Seeing the heartbeat
Before the doc did the sonogram, he prepared me to not expect anything. “It’s really too early to see much,” he said. And then two seconds later, he says, “Oh look! There’s the heartbeat.” Even with it not being my own kid, there’s a sense of awe and amazement you get from seeing this tiny lima bean on the screen with that infinitesimal beating heart. It makes the whole thing real from that second on.

Being a Queen Bee
It’s as if someone just told me at 41 that I’m actually the daughter of a prince. I’m suddenly getting the royal treatment by my family. My husband, who has been my rock through this entire experience despite his occasional jabs about my mood swings, is taking a lion’s share of the kids work out of my hands, doing more around the house, and even tackling the dozen or so projects that have been on “The List” for ages. Our dad is as loving and thoughtful as ever, ringing me often to check in and make sure I’m feeling well. (Though he always did that before. I love him for that.) But it’s our mom, no surprise, who has been the most attentive. She stocked my fridge with groceries and cooked meals before I ever exited the plane from NY, took me shopping at Nordstroms, tended to me when I was down with the flu (despite her catching the same bug), and is spending tons of her free time with me and the kids, helping me get through the weariness of this first trimester. It would be nearly impossible to do this without their tremendous support. Thank you all.

Telling my sister and brother-in-law I saw the heartbeat
In some ways, it was a bittersweet moment considering they couldn’t be here to witness it. Like H said, there’s so much of this pregnancy they’re going to miss. The morning sickness, the hemorrhoids, the weight gain, the food aversions—yes, so much. I really feel for them. But seriously, it’s all those awesome moments they will only be able to experience vicariously through me. And it breaks my heart for them. Thus, this blog. I’m trying my best, in my way, to capture it here. So back to the topic, hearing their reactions was priceless. I couldn’t get a hold of H, so I called my brother-in-law. “Really? Wow! But I didn’t even know you were going into the doctor today!” J sounded like those people who would open the door to Ed McMahon. “Really? Me? That big check is mine?” My sister was next. She finally picked up, and immediately started crying for joy, making me cry of course. It was a beautiful, shared, quiet moment in time, and I felt suddenly close to her as I heard her jubilant and elated reactions on the phone. She said it made her whole week. It certainly made mine. It felt great.
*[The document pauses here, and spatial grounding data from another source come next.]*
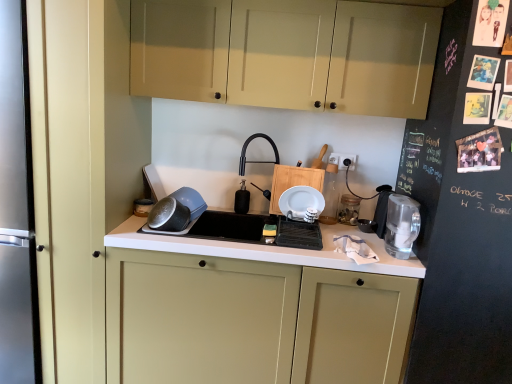 The image size is (512, 384). I want to click on vacant space to the left of black matte faucet at center, so click(x=221, y=215). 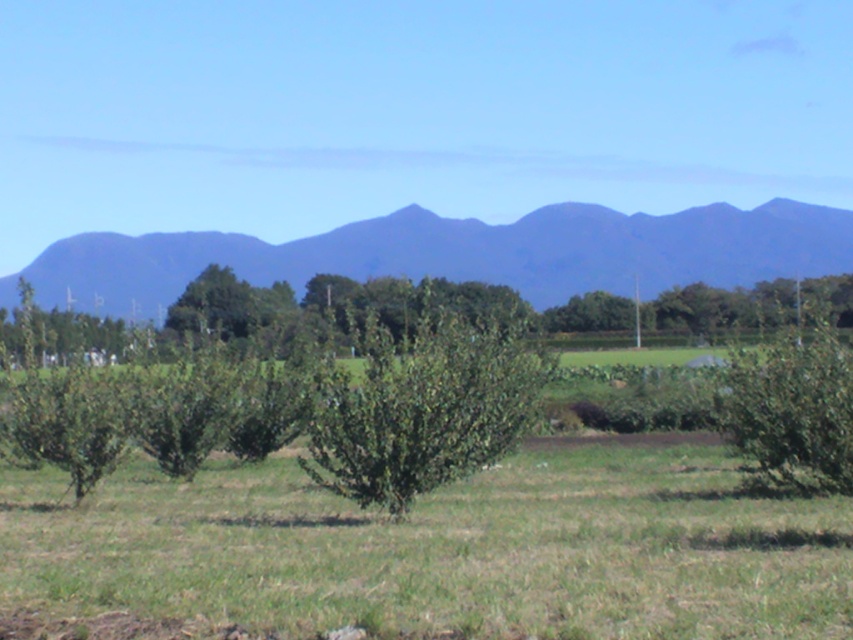 Who is more distant from viewer, (306, 257) or (756, 468)?

Positioned behind is point (306, 257).

Describe the element at coordinates (466, 253) in the screenshot. I see `blue matte mountain at upper center` at that location.

Is point (357, 234) positioned after point (781, 465)?

Yes, point (357, 234) is farther from viewer.

Locate an element on the screen. blue matte mountain at upper center is located at coordinates (466, 253). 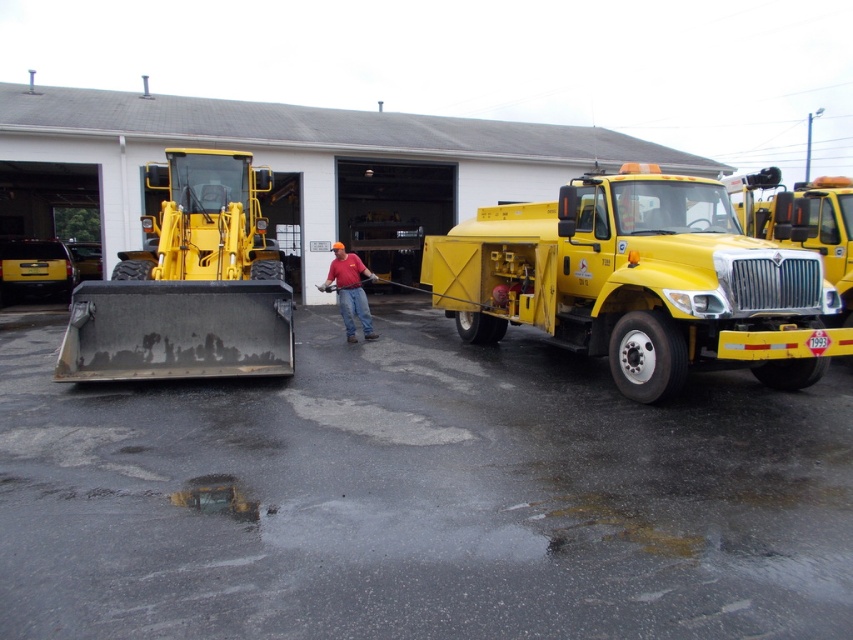 Is yellow matte truck at center wider than matte black forklift at left?

Correct, the width of yellow matte truck at center exceeds that of matte black forklift at left.

Can you confirm if yellow matte truck at center is shorter than matte black forklift at left?

Correct, yellow matte truck at center is not as tall as matte black forklift at left.

At what (x,y) coordinates should I click in order to perform the action: click on yellow matte truck at center. Please return your answer as a coordinate pair (x, y). Image resolution: width=853 pixels, height=640 pixels. Looking at the image, I should click on (639, 282). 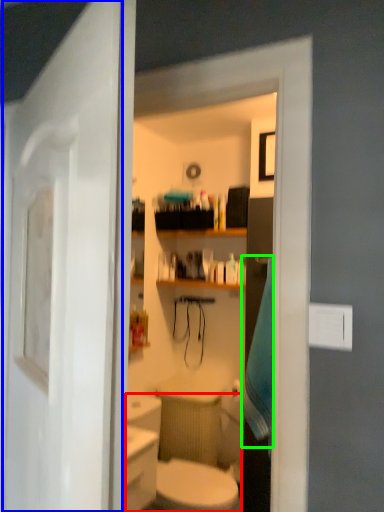 Question: Based on their relative distances, which object is farther from sink (highlighted by a red box)? Choose from door (highlighted by a blue box) and bath towel (highlighted by a green box).

Choices:
 (A) door
 (B) bath towel

Answer: (A) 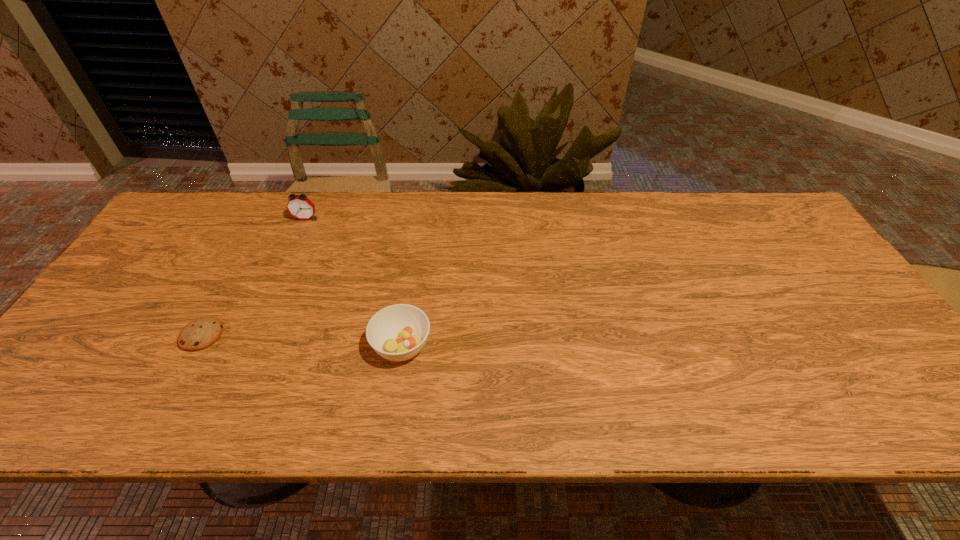 Image resolution: width=960 pixels, height=540 pixels. I want to click on free spot that satisfies the following two spatial constraints: 1. on the clock face of the farthest object; 2. on the left side of the soup bowl, so click(250, 346).

In order to click on free space in the image that satisfies the following two spatial constraints: 1. on the clock face of the second tallest object; 2. on the left side of the tallest object in this screenshot , I will do `click(250, 346)`.

Where is `free space that satisfies the following two spatial constraints: 1. on the front side of the rightmost object; 2. on the right side of the shortest object`? free space that satisfies the following two spatial constraints: 1. on the front side of the rightmost object; 2. on the right side of the shortest object is located at coordinates (196, 346). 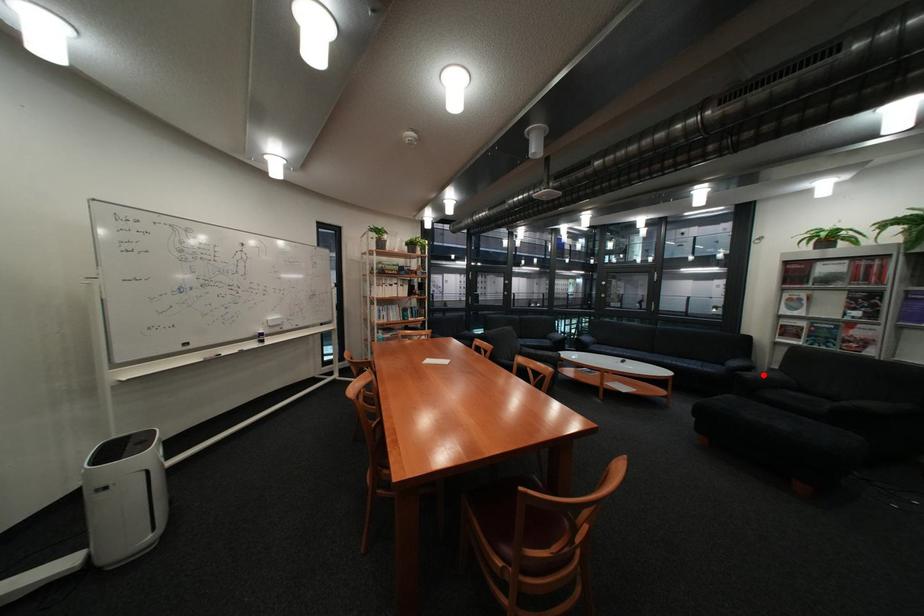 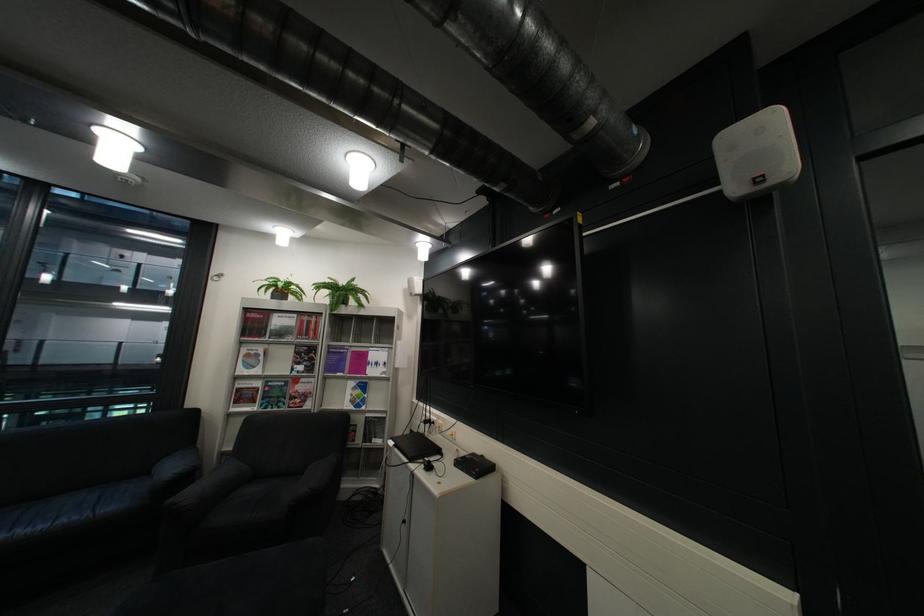 In the second image, find the point that corresponds to the highlighted location in the first image.

(204, 495) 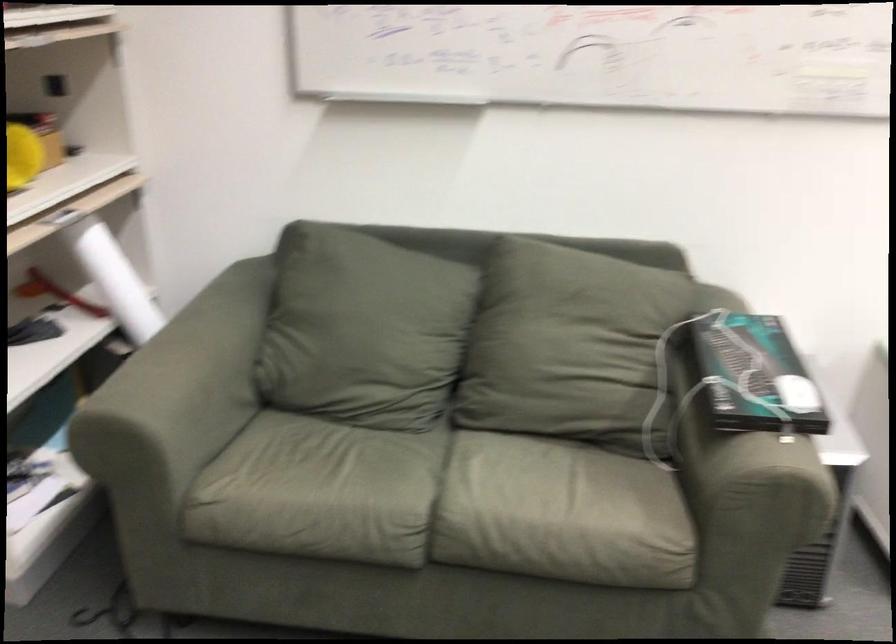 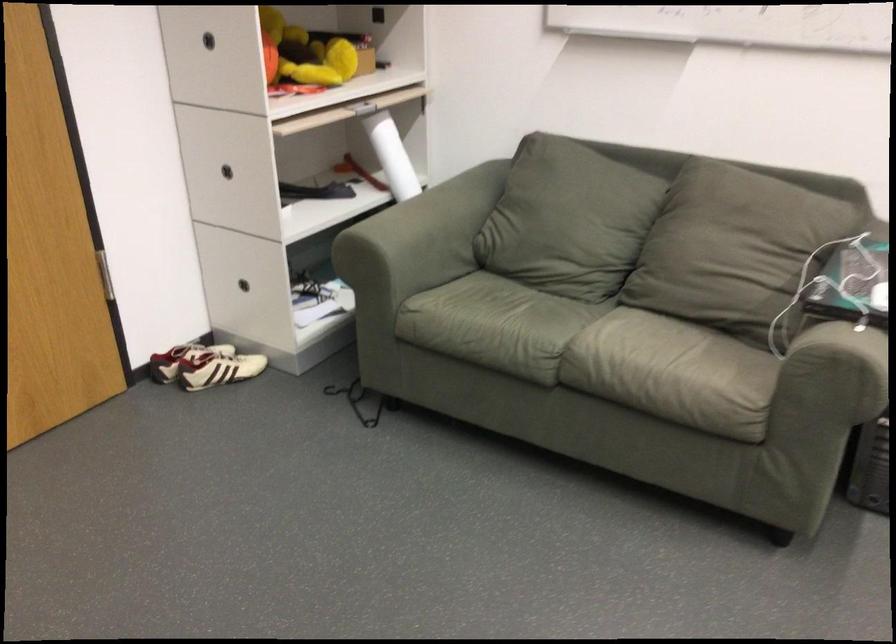 Which direction would the cameraman need to move to produce the second image?

The cameraman moved toward right, backward. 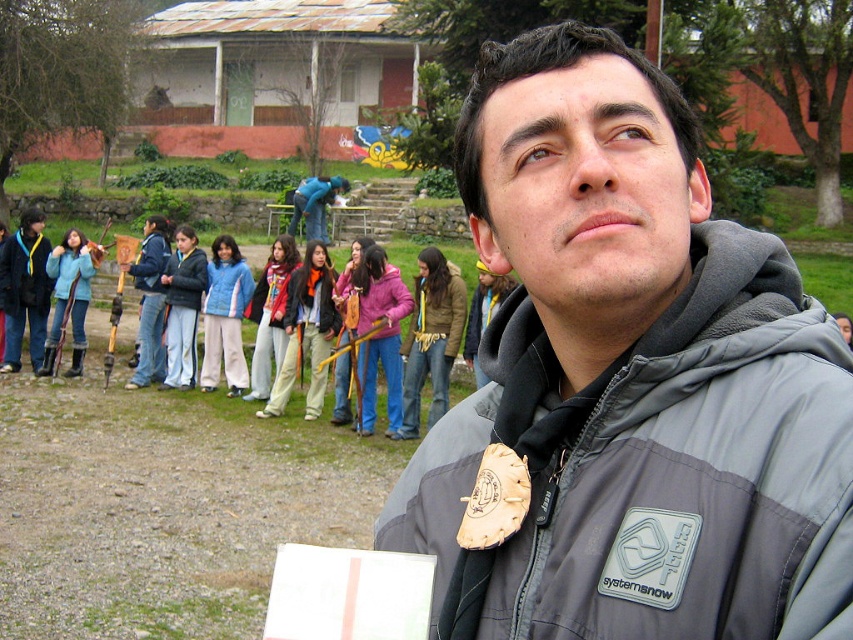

I’d write more if, frankly, the last two weeks hadn’t been such hell. Suffice it to say, getting a dreadful flu with a relentless cough that blessed me with six sleepless nights in a row and a perpetual feeling of nausea—at week 6 in the pregnancy, no less, when I was already feeling queasy—and requiring antibiotics to overcome it was no fun at all. Here’s hoping the rest of T1 goes smoothly…

1 comment:

  1. a funny touching and beautifully formatted post. Loved it.